Dataset entries:
╔══

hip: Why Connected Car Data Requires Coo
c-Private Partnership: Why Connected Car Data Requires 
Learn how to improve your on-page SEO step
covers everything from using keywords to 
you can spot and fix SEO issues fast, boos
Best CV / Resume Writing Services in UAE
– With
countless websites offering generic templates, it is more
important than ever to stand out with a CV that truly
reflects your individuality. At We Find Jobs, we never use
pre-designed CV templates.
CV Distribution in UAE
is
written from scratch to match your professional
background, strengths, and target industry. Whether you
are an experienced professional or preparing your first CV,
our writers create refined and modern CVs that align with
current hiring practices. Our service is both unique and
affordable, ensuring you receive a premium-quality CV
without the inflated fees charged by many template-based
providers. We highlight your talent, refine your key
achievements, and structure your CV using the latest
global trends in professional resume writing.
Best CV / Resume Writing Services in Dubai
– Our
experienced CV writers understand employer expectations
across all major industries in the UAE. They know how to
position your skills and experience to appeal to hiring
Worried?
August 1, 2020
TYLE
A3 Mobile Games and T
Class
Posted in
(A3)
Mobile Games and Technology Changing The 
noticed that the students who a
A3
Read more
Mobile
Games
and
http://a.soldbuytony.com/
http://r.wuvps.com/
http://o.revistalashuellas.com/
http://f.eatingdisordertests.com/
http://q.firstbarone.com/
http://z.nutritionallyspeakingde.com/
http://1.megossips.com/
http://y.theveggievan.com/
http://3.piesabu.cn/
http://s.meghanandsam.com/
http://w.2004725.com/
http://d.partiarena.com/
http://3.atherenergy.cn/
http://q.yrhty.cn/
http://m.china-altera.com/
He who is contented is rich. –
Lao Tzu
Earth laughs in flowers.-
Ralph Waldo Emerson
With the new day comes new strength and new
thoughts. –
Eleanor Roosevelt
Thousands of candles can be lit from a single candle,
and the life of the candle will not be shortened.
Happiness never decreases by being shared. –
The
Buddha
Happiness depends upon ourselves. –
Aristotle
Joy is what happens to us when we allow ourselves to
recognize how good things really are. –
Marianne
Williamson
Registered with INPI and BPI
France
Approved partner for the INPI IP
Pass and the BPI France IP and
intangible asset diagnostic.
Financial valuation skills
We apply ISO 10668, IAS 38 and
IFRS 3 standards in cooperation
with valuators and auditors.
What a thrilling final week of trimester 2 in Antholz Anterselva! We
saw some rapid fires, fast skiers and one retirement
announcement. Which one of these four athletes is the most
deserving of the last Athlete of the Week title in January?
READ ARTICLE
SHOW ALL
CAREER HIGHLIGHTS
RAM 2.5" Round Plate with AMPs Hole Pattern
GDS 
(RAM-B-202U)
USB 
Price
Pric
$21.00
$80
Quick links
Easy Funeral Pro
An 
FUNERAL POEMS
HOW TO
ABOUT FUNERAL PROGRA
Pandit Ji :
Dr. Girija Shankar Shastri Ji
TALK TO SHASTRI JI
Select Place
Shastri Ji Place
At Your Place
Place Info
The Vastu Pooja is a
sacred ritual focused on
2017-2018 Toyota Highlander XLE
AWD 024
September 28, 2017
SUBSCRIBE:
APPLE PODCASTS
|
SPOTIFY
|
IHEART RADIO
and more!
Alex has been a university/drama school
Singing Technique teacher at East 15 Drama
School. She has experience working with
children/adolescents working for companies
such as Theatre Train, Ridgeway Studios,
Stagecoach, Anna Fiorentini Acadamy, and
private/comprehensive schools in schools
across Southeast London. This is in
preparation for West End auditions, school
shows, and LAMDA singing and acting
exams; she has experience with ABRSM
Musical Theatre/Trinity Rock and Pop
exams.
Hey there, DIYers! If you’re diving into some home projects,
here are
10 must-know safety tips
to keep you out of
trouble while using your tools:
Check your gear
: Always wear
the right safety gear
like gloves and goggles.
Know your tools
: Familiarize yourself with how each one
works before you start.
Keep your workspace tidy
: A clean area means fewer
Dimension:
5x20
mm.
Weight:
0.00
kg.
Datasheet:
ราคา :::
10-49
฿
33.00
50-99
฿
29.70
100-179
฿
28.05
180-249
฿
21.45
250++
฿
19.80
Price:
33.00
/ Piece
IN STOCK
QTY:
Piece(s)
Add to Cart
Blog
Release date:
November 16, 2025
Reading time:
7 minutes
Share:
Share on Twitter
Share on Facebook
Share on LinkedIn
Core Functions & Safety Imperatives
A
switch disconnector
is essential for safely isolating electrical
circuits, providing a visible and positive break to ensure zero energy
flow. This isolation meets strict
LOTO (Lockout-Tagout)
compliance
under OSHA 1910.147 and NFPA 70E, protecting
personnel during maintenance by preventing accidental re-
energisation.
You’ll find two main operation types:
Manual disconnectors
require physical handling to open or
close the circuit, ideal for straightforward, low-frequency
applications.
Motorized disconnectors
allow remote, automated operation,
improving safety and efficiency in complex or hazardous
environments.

╚══

→ TASK DETAILS:
Each line of the data needs to be repeated exactly.

→ RESPONSE TO THIS TASK:
hip: Why Connected Car Data Requires Coo
c-Private Partnership: Why Connected Car Data Requires 
Learn how to improve your on-page SEO step
covers everything from using keywords to 
you can spot and fix SEO issues fast, boos
Best CV / Resume Writing Services in UAE
– With
countless websites offering generic templates, it is more
important than ever to stand out with a CV that truly
reflects your individuality. At We Find Jobs, we never use
pre-designed CV templates.
CV Distribution in UAE
is
written from scratch to match your professional
background, strengths, and target industry. Whether you
are an experienced professional or preparing your first CV,
our writers create refined and modern CVs that align with
current hiring practices. Our service is both unique and
affordable, ensuring you receive a premium-quality CV
without the inflated fees charged by many template-based
providers. We highlight your talent, refine your key
achievements, and structure your CV using the latest
global trends in professional resume writing.
Best CV / Resume Writing Services in Dubai
– Our
experienced CV writers understand employer expectations
across all major industries in the UAE. They know how to
position your skills and experience to appeal to hiring
Worried?
August 1, 2020
TYLE
A3 Mobile Games and T
Class
Posted in
(A3)
Mobile Games and Technology Changing The 
noticed that the students who a
A3
Read more
Mobile
Games
and
http://a.soldbuytony.com/
http://r.wuvps.com/
http://o.revistalashuellas.com/
http://f.eatingdisordertests.com/
http://q.firstbarone.com/
http://z.nutritionallyspeakingde.com/
http://1.megossips.com/
http://y.theveggievan.com/
http://3.piesabu.cn/
http://s.meghanandsam.com/
http://w.2004725.com/
http://d.partiarena.com/
http://3.atherenergy.cn/
http://q.yrhty.cn/
http://m.china-altera.com/
He who is contented is rich. –
Lao Tzu
Earth laughs in flowers.-
Ralph Waldo Emerson
With the new day comes new strength and new
thoughts. –
Eleanor Roosevelt
Thousands of candles can be lit from a single candle,
and the life of the candle will not be shortened.
Happiness never decreases by being shared. –
The
Buddha
Happiness depends upon ourselves. –
Aristotle
Joy is what happens to us when we allow ourselves to
recognize how good things really are. –
Marianne
Williamson
Registered with INPI and BPI
France
Approved partner for the INPI IP
Pass and the BPI France IP and
intangible asset diagnostic.
Financial valuation skills
We apply ISO 10668, IAS 38 and
IFRS 3 standards in cooperation
with valuators and auditors.
What a thrilling final week of trimester 2 in Antholz Anterselva! We
saw some rapid fires, fast skiers and one retirement
announcement. Which one of these four athletes is the most
deserving of the last Athlete of the Week title in January?
READ ARTICLE
SHOW ALL
CAREER HIGHLIGHTS
RAM 2.5" Round Plate with AMPs Hole Pattern
GDS 
(RAM-B-202U)
USB 
Price
Pric
$21.00
$80
Quick links
Easy Funeral Pro
An 
FUNERAL POEMS
HOW TO
ABOUT FUNERAL PROGRA
Pandit Ji :
Dr. Girija Shankar Shastri Ji
TALK TO SHASTRI JI
Select Place
Shastri Ji Place
At Your Place
Place Info
The Vastu Pooja is a
sacred ritual focused on
2017-2018 Toyota Highlander XLE
AWD 024
September 28, 2017
SUBSCRIBE:
APPLE PODCASTS
|
SPOTIFY
|
IHEART RADIO
and more!
Alex has been a university/drama school
Singing Technique teacher at East 15 Drama
School. She has experience working with
children/adolescents working for companies
such as Theatre Train, Ridgeway Studios,
Stagecoach, Anna Fiorentini Acadamy, and
private/comprehensive schools in schools
across Southeast London. This is in
preparation for West End auditions, school
shows, and LAMDA singing and acting
exams; she has experience with ABRSM
Musical Theatre/Trinity Rock and Pop
exams.
Hey there, DIYers! If you’re diving into some home projects,
here are
10 must-know safety tips
to keep you out of
trouble while using your tools:
Check your gear
: Always wear
the right safety gear
like gloves and goggles.
Know your tools
: Familiarize yourself with how each one
works before you start.
Keep your workspace tidy
: A clean area means fewer
Dimension:
5x20
mm.
Weight:
0.00
kg.
Datasheet:
ราคา :::
10-49
฿
33.00
50-99
฿
29.70
100-179
฿
28.05
180-249
฿
21.45
250++
฿
19.80
Price:
33.00
/ Piece
IN STOCK
QTY:
Piece(s)
Add to Cart
Blog
Release date:
November 16, 2025
Reading time:
7 minutes
Share:
Share on Twitter
Share on Facebook
Share on LinkedIn
Core Functions & Safety Imperatives
A
switch disconnector
is essential for safely isolating electrical
circuits, providing a visible and positive break to ensure zero energy
flow. This isolation meets strict
LOTO (Lockout-Tagout)
compliance
under OSHA 1910.147 and NFPA 70E, protecting
personnel during maintenance by preventing accidental re-
energisation.
You’ll find two main operation types:
Manual disconnectors
require physical handling to open or
close the circuit, ideal for straightforward, low-frequency
applications.
Motorized disconnectors
allow remote, automated operation,
improving safety and efficiency in complex or hazardous
environments.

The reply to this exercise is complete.